» **Exercise requirements**
The string "size" may appear in lines of the data; report how many lines contain it, with no other output.

[Data items]
╭──
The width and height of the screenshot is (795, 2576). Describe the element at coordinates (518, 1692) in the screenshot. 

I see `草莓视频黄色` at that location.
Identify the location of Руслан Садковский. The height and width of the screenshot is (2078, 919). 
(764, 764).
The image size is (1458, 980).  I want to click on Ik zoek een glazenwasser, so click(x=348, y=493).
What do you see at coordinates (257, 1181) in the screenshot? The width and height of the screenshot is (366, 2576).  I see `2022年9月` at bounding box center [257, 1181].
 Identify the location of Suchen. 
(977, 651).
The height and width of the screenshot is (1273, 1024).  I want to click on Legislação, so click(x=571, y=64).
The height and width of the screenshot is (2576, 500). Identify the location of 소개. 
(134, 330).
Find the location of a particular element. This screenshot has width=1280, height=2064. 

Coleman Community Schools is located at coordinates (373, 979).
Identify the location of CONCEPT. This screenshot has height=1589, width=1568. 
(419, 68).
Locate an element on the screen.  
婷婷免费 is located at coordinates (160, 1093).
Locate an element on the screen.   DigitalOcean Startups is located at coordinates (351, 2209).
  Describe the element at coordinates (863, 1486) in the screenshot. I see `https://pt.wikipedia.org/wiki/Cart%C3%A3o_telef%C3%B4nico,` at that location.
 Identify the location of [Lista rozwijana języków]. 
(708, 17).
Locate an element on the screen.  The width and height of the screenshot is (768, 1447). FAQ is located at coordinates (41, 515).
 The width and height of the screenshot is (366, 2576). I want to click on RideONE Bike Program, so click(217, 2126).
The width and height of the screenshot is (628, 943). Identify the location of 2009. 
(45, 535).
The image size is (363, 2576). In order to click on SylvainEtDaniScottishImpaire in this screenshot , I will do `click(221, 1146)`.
╰──
» **Response to the task**
2